What needs to be done
When a line in the entries below contains "СОФИЯ", tally it; give the tally with nothing added.

Saved entries:
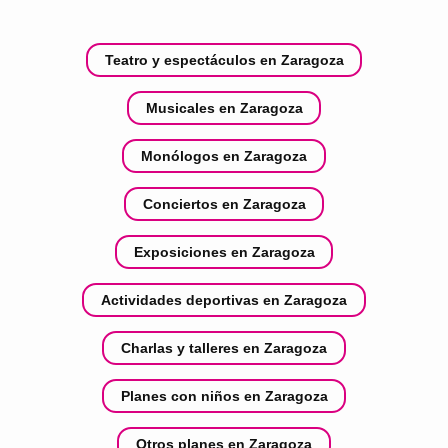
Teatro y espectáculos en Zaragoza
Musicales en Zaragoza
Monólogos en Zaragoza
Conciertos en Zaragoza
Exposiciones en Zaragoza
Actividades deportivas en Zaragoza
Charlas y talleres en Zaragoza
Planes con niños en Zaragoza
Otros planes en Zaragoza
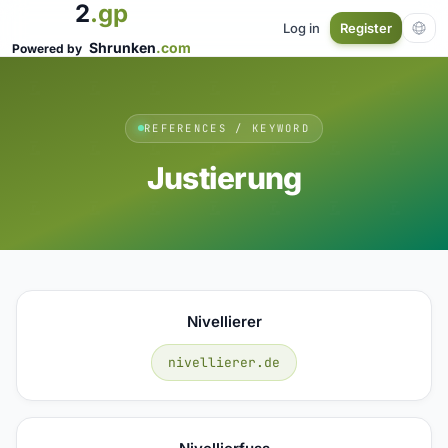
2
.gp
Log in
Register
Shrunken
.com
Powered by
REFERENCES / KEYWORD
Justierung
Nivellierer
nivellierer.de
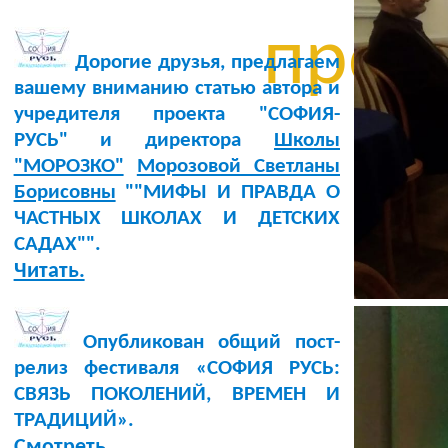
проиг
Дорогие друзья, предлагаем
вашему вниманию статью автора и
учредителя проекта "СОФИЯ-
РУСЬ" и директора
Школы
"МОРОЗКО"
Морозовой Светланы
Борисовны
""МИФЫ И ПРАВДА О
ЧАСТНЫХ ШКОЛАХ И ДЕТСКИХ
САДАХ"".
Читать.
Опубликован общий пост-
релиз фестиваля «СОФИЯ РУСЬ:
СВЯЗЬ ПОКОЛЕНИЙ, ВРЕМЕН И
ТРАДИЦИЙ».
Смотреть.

--

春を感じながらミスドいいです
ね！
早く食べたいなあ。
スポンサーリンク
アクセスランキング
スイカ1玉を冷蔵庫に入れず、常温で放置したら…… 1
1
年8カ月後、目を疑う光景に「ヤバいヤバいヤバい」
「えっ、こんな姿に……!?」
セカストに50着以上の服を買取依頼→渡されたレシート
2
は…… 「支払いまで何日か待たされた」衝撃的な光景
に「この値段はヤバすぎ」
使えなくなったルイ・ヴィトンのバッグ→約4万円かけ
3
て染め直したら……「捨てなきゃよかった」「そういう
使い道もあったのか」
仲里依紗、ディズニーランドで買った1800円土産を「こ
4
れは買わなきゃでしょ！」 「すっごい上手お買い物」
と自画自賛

...

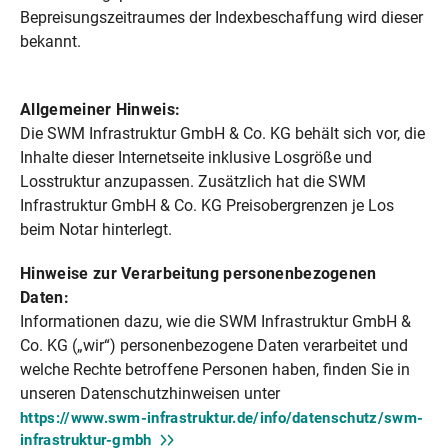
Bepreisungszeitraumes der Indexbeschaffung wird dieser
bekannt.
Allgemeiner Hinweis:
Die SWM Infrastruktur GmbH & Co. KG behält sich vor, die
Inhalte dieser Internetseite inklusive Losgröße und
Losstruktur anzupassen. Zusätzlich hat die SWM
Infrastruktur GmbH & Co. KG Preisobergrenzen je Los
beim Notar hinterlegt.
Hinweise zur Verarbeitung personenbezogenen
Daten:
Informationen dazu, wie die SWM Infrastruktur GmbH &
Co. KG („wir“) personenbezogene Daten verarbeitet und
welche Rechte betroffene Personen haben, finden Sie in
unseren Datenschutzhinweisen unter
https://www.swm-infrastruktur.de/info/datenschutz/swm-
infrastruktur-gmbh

Answer space
2